Conviene saber que hasta ese año la calle se denominaba calle Principal o calle Real y es la más antigua de la localidad, al ser el extremo del viejo camino que unía el embarcadero con la cabecera parroquial y municipal de Tetir, del que se independizó el municipio de Puerto de Cabras en 1835.


Rótulo de la calle León y Castillo, Puerto del Rosario, en la actualidad. [Foto aportación de Paco Cerdeña]

La formalización de este cambio en el callejero de la ciudad la llevó a cabo el Ayuntamiento Pleno en sesión de 28 de julio de 1895, donde se acordó por unanimidad poner el nombre de Don Fernando de León y Castillo a la Calle Principal, remitiéndole copia certificada como testimonio de gratitud:
            “...Habiendo dado en distintas ocasiones el Excmo. Sr. Don Fernando de León y Castillo pruebas de su interés por el bien estar y fomento de este pueblo, como a todos consta, era acreedor a que se le demostrara la gratitud del vecindario. Nadie ha podido olvidar, dijo el Sr. Presidente [habla Ramón Fernández Castañeyra], el empeño con que este ilustre patricio atendió nuestras peticiones cuando los dolorosos efectos de una calamidad terrible pesaba sobre Fuerteventura; nadie tampoco ha podido olvidar la creación, a él debida, de una Dirección de Sanidad Marítima que más tarde nos arrebató el afán de economías; grabado en la memoria de todos se halla el recuerdo de la subvención obtenida por su mediación para las obras del muelle, y cifra una de nuestras más lisonjeras esperanzas el favorable éxito que cuando las circunstancias la permitan obtendrán sus gestiones para el establecimiento del telégrafo, asunto que ya está muy adelantado, la erección de una parroquia y subasta de la carretera. Aparte de esto, hay otras cosas de utilidad general que apoyan con decidido interés, y nada más justo que corresponder en la débil medida de nuestras fuerzas a tanta distinción y a tantos servicios. Propone, pues, la presidencia, que para que en todos tiempos se recuerden los favores del Excmo. Señor Don Fernando de León y Castillo se ponga su nombre a la calle Principal de esta población como humilde testimonio de agradecimiento.”
Así lo aprobó la corporación de forma unánime.
Pero la calle, como suele ocurrir en todos los pueblos cabecera de distrito municipal, tuvo, siquiera en papel o en intención, otros nombres.
Así vemos cómo, mucho más tarde, durante la II República, el Ayuntamiento acordaba cambiar aquel nombre en sesión del 20 de enero de 1933 por el de Indalecio Prieto, en atención y agradecimiento de este vecindario por la concesión del Puerto (léase muelle comercial) y depósito de aguas. Desconocemos si este acuerdo se ejecutó en algún momento, pues fueron más las ocasiones en que declarativamente se acordó cambiarle el nombre, no trascendiendo a la documentación otros que no fueran Principal, hasta 1895, y León y Castillo, después de dicho año, para referirse a este vial de nuestra ciudad.

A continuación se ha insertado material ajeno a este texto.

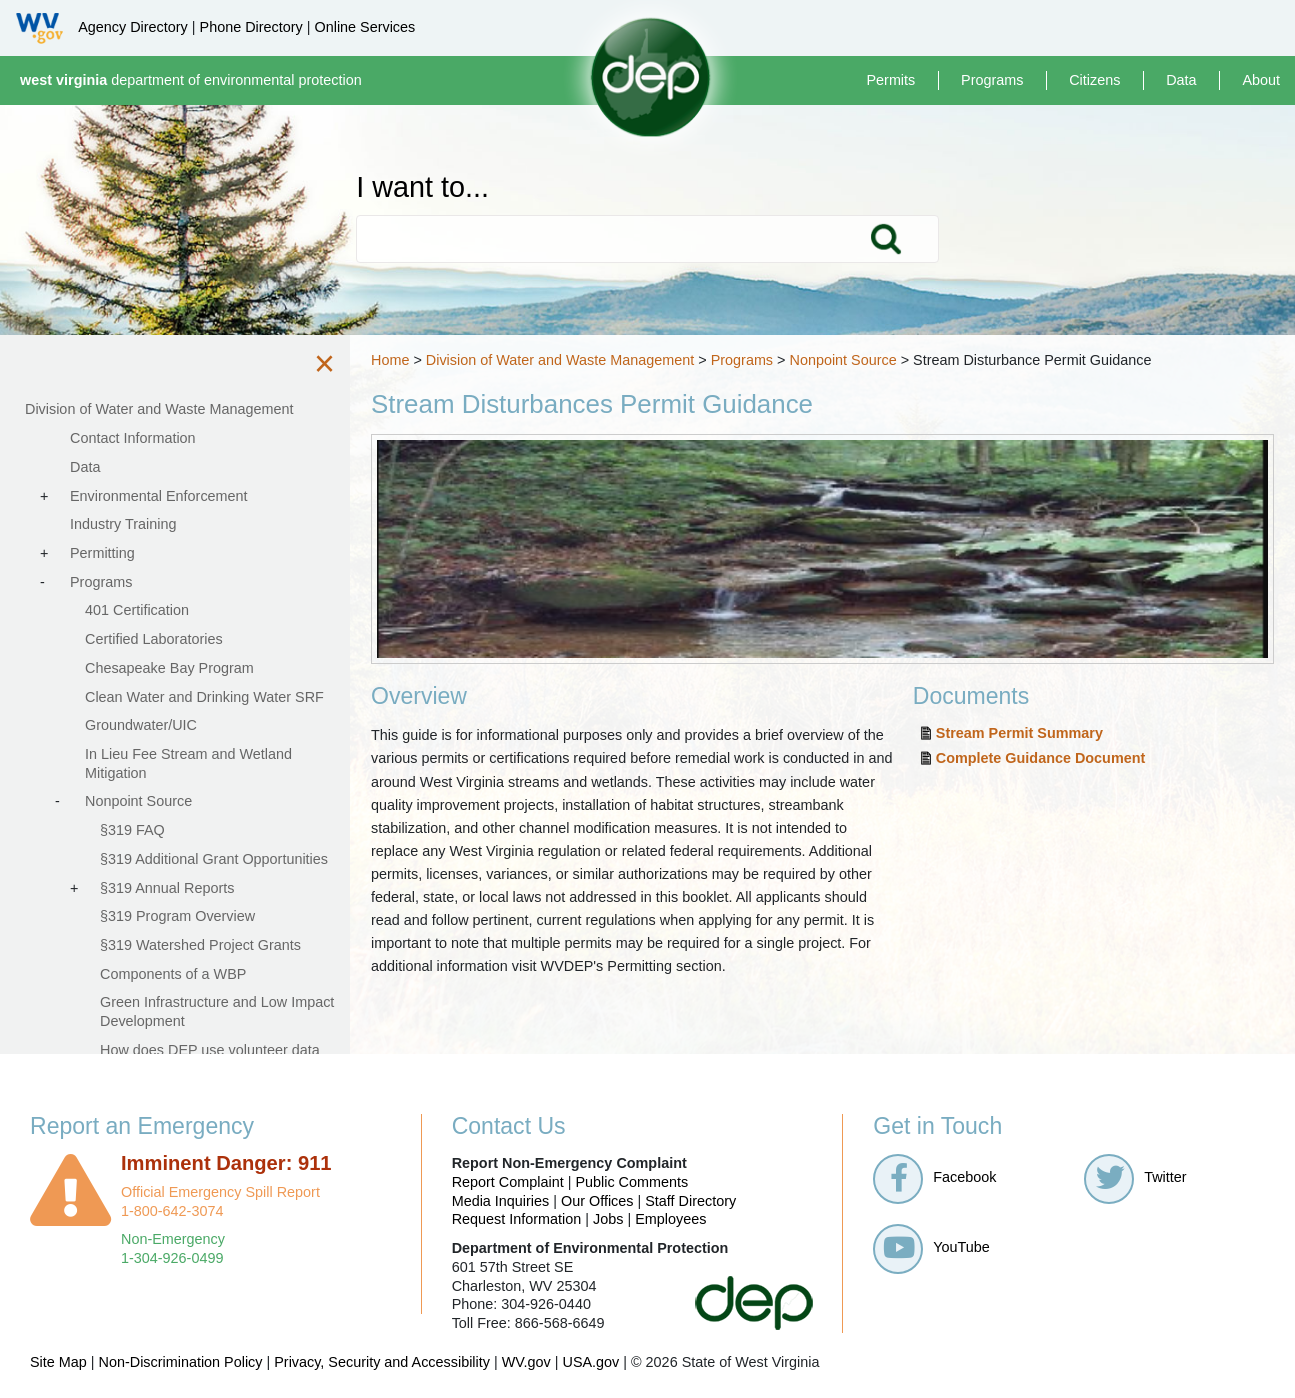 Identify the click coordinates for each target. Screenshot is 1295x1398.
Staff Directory (690, 1201)
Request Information (517, 1219)
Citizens (1094, 80)
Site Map (58, 1362)
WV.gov (526, 1362)
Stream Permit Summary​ (1019, 733)
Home (390, 360)
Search (885, 239)
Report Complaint (508, 1182)
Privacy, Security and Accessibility (382, 1362)
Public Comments (631, 1182)
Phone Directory (251, 27)
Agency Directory (133, 27)
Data (1181, 80)
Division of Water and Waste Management (560, 360)
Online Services (364, 27)
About (1261, 80)
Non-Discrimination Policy (181, 1362)
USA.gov (590, 1362)
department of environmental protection (191, 80)
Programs (992, 80)
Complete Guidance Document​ (1041, 758)
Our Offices (597, 1201)
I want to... (422, 187)
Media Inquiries (501, 1201)
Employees (670, 1219)
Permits (890, 80)
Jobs (608, 1219)
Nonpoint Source (842, 360) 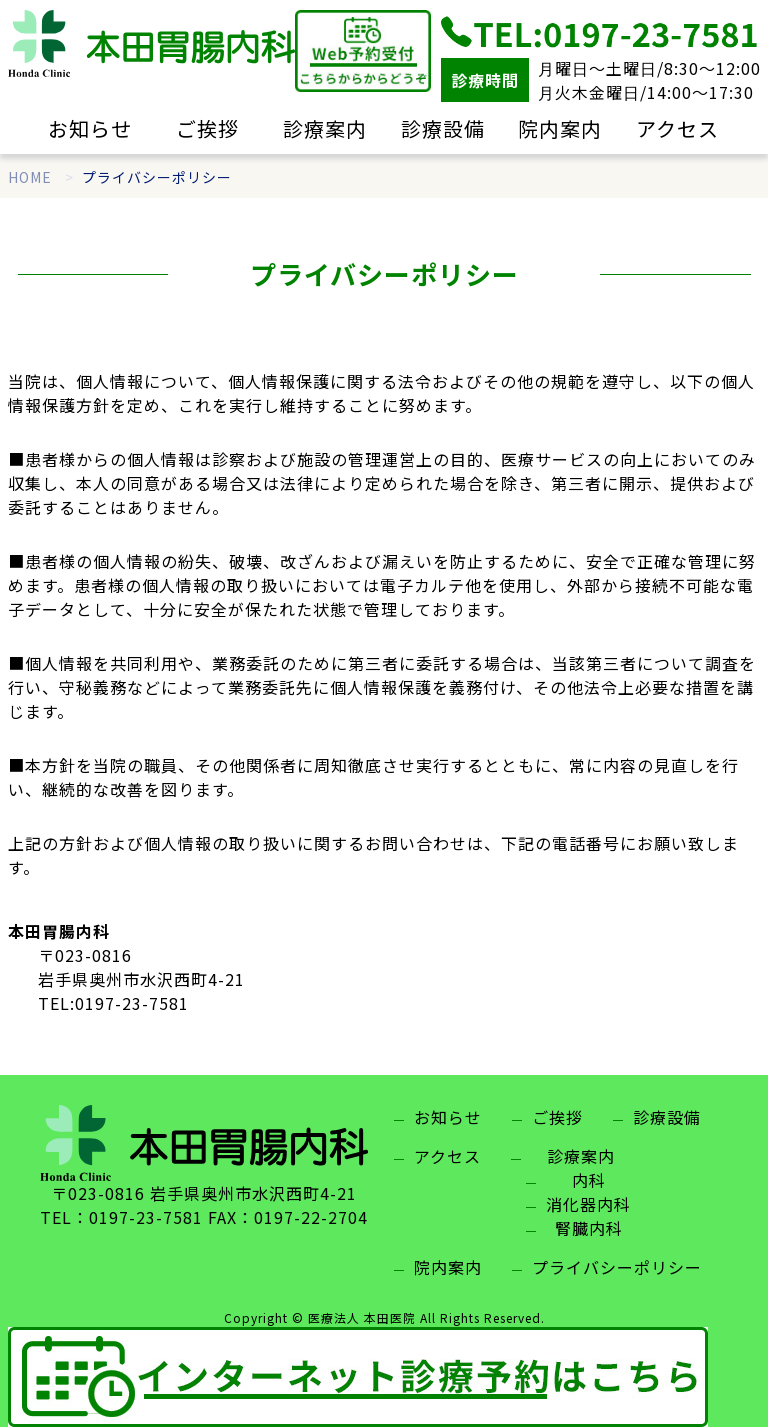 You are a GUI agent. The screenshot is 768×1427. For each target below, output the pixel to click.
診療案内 (325, 128)
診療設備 (443, 128)
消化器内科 (588, 1204)
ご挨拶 (207, 128)
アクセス (677, 128)
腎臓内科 (589, 1228)
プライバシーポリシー (617, 1267)
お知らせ (90, 128)
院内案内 (560, 128)
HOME (30, 177)
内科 (589, 1180) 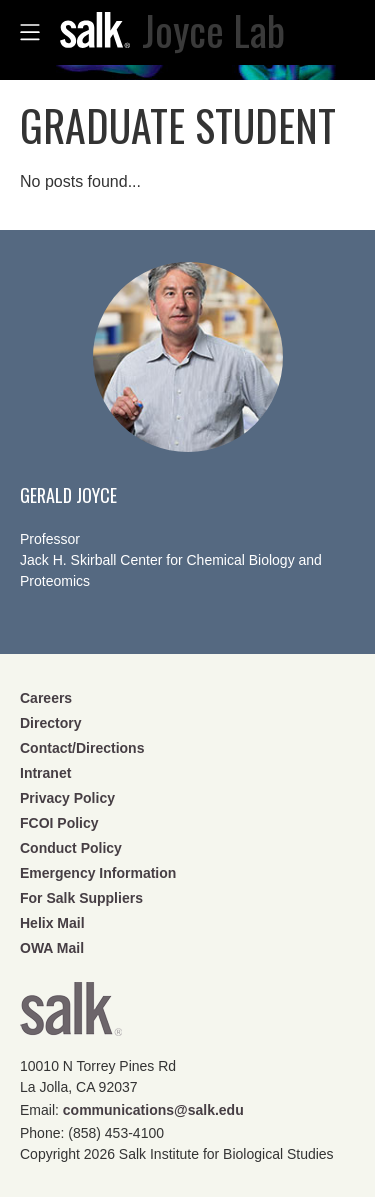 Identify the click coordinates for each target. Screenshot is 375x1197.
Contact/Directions (82, 748)
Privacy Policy (67, 798)
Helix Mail (52, 923)
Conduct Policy (71, 848)
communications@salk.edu (153, 1110)
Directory (50, 723)
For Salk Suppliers (81, 898)
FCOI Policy (59, 823)
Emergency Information (98, 873)
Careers (46, 698)
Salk (71, 1015)
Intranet (45, 773)
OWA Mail (52, 948)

El muelle chico, junto a la casa número 1 de la calle León y Castillo, Puerto del Rosario. [Del libro Puerto de Cabras. Puerto del Rosario, una ciudad joven]

Sea como fuere, allí sigue el viejo rótulo con placa de mármol enmarcada en madera, clavado en la pared del edificio número uno de la calle, haciendo esquina con la de Teofilo Martínez de Escobar, en la “Explanada”, mirando la evocadora fuente, tal y como 118 años antes lo hizo por primera vez, entre voladores y adoquines, frente al muelle municipal, bañado en el salitre de la maresía.